» **WHAT THE EXERCISE ASKS**: Whenever a line in this data holds the word "Джонсона", report that line in full.

◇ ◇ ◇ ◇

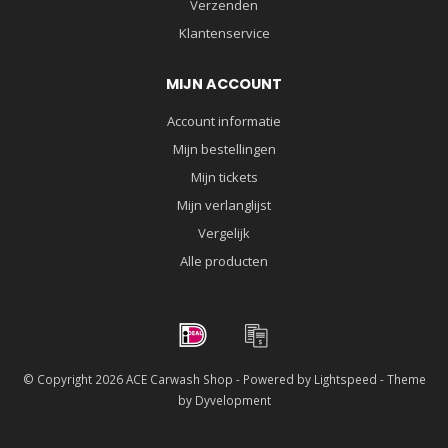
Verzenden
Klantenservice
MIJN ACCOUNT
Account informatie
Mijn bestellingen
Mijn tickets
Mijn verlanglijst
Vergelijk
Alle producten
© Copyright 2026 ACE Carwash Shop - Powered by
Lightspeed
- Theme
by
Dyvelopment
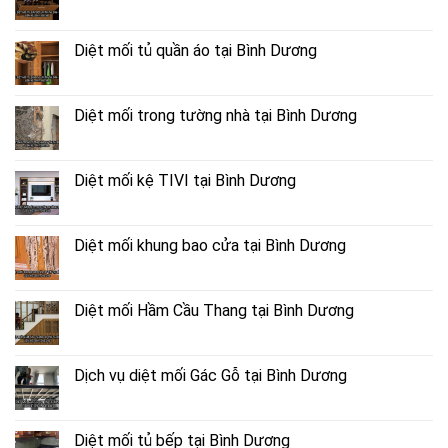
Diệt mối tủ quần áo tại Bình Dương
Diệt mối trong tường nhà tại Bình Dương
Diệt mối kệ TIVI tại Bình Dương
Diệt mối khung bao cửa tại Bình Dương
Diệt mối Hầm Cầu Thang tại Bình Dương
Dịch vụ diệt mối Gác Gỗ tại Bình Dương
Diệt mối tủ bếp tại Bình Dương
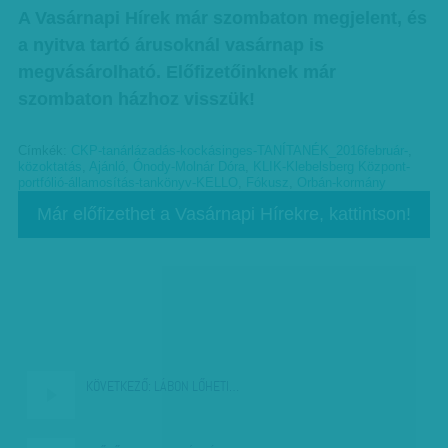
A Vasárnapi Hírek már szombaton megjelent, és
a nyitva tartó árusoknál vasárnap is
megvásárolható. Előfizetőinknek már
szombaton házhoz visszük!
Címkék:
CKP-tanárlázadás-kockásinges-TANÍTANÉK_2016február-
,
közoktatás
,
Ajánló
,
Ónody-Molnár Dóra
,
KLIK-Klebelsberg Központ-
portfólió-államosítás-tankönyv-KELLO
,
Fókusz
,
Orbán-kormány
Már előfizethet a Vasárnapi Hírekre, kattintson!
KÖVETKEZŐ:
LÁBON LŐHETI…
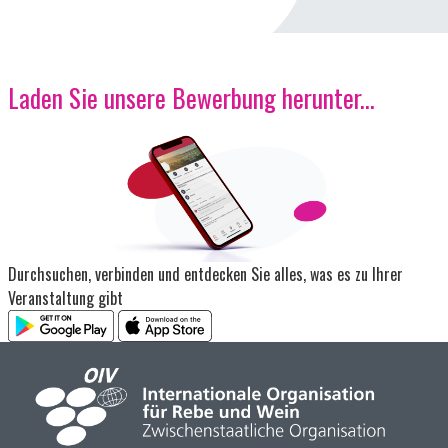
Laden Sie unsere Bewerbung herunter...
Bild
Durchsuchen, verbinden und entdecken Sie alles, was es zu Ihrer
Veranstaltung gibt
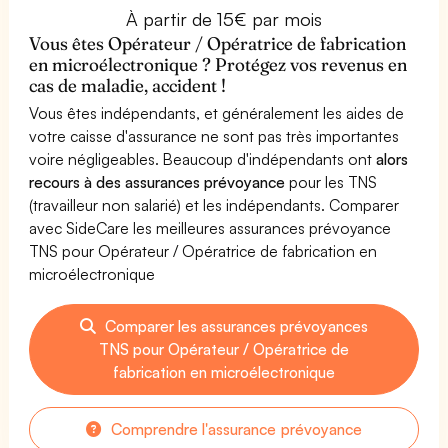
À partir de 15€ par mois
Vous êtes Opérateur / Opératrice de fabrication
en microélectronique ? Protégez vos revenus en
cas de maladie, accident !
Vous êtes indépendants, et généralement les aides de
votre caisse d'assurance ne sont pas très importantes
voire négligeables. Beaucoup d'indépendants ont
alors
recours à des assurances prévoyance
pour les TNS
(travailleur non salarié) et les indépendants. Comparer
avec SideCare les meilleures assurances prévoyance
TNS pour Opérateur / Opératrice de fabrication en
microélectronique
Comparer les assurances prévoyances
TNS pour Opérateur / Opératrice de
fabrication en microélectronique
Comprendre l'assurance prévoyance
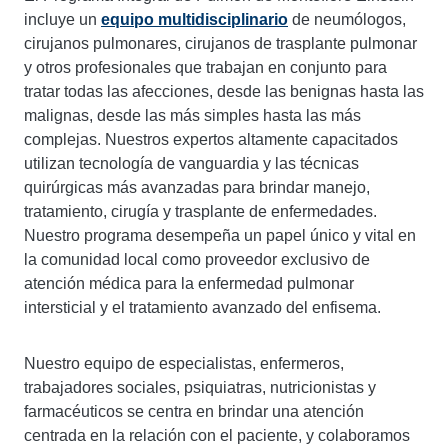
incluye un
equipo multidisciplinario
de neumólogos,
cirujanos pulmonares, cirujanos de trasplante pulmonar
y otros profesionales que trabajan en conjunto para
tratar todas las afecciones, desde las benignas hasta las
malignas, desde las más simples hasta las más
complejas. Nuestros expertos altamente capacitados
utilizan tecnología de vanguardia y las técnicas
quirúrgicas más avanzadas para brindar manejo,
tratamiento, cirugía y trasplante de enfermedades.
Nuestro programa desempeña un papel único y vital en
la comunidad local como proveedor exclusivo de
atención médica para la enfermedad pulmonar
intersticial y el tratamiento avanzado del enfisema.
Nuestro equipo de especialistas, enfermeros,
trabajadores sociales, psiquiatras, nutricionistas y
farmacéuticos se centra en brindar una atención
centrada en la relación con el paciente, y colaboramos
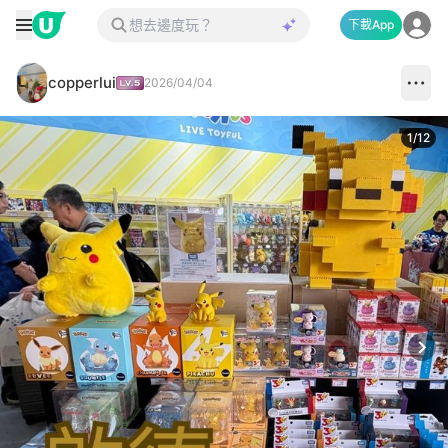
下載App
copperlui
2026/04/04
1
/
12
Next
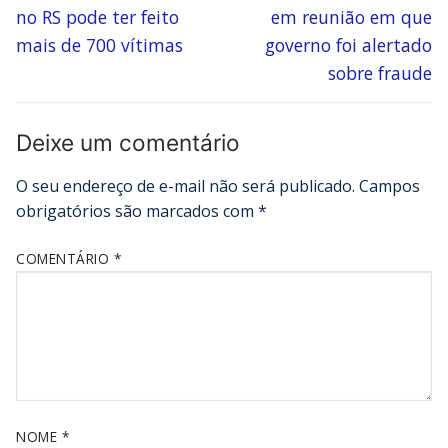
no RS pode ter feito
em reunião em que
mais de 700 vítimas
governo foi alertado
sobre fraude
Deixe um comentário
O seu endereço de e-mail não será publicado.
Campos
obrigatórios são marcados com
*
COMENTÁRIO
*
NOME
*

◇ ◇ ◇ ◇

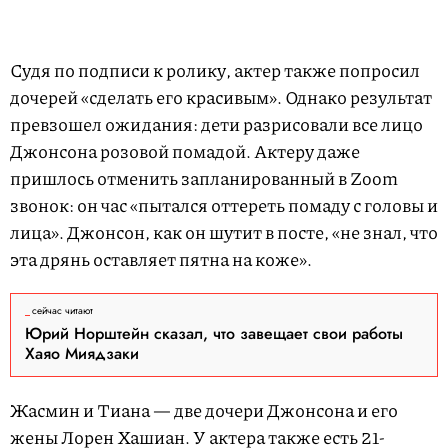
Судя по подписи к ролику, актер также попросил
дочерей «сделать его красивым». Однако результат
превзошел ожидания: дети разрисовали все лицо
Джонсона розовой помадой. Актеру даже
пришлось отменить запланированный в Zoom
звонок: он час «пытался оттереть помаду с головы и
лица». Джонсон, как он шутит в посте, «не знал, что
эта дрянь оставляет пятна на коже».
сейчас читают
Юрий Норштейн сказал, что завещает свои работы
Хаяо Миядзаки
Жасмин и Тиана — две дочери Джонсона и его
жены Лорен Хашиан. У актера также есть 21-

◇ ◇ ◇ ◇

» **RESPONSE TO THE TASK**:
Джонсона розовой помадой. Актеру даже
Жасмин и Тиана — две дочери Джонсона и его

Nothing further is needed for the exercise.